Néanmoins, ces déplacements écotouristiques ou de tourisme équitable se font souvent en avion comme n’importe quel déplacement touristique pour des durées qui sont relativement courtes. Leur impact écologique est loin d’être neutre et, pour ce qui concerne les relations nord-sud, l’échange touristique reste asymétrique: des riches vont visiter plus pauvres qu’eux et ce n’est pas grâce à ce type de tourisme qu’on va éradiquer la misère.

Le tourisme responsable ne règle pas les problèmes. Si tous les touristes se mettaient à acheter des forfaits de tourisme équitable, très vite ça ne resterait pas responsable, équitable et écologique bien longtemps.

 

Finalement, quelle pourrait être la solution idéale ?

De mon point de vue, la solution serait de se livrer à une forme de décroissance touristique, qui reviendrait à prendre le contrepied des logiques du capitalisme et de la société de consommation. Pourquoi a-t-on autant besoin de partir en vacances ? Qu’est-ce que cela signifie ? Est-ce le symptôme d’une vie quotidienne devenue extrêmement harassante, invivable ? Il faudrait donc réfléchir sur les moyens à mettre en œuvre pour transformer cette vie quotidienne.
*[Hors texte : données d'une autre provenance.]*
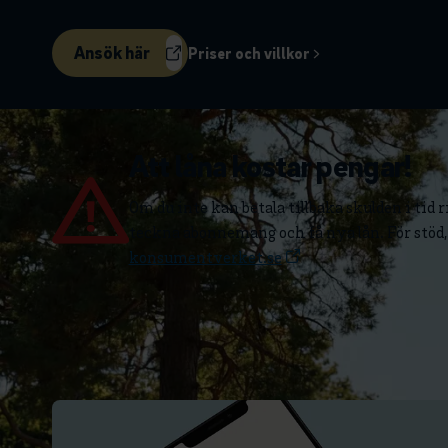
Ansök här
Priser och villkor
Att låna kostar pengar!
Om du inte kan betala tillbaka skulden i tid 
teckna abonnemang och få nya lån. För stöd,
konsumentverket.se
Sur un plan politique, à court terme, je serais plutôt partisan de la mise en place d’un moratoire afin de cesser de créer des infrastructures touristiques qui transforment durablement la vie dans les territoires. Par ailleurs, il faut remettre en cause et comprendre ce que cela signifie d’avoir une économie qui serait entièrement dévouée au tourisme. En disant cela, j’ai bien conscience d’être complètement à l’opposé de ce qui se profile. En effet, tous les pays du monde, tous les territoires, toutes les régions veulent développer ce secteur d’activité. 

Pourtant, l’activité touristique n’est absolument pas compatible avec un monde en transition, en lutte contre les dérèglements climatiques. On parle beaucoup de transition écologique, énergétique, liée notamment aux transformations du climat, mais si on veut répondre à ce défi de manière non hypocrite, il faudra, à un moment donné, revoir tous nos comportements, y compris nos comportements touristiques. Par conséquent, il nous faudra revoir les organisations mises en place pour développer le tourisme. Au-delà, il devient nécessaire d’envisager une sortie du capitalisme vers des sociétés plus égalitaires, qui expérimenteraient ce qu’à la suite de Murray Bookchin j’appellerais des formes d’“écologie sociale”. Comme nous ne sommes pas à la veille d’un tel mouvement, le tourisme a de beaux jours devant lui.

Après c’est également une réflexion sur le sens de la vie. Souhaite-t-on devenir les figurants de l’industrie touristique ? Voir nos territoires se transformer en parc d’attractions ou en zone commerciale à ciel ouvert ? Est-ce intéressant de vivre dans ce monde-là ? C’est une réflexion politique qu’il faudrait mener de manière un peu sérieuse, c’est-à-dire radicale.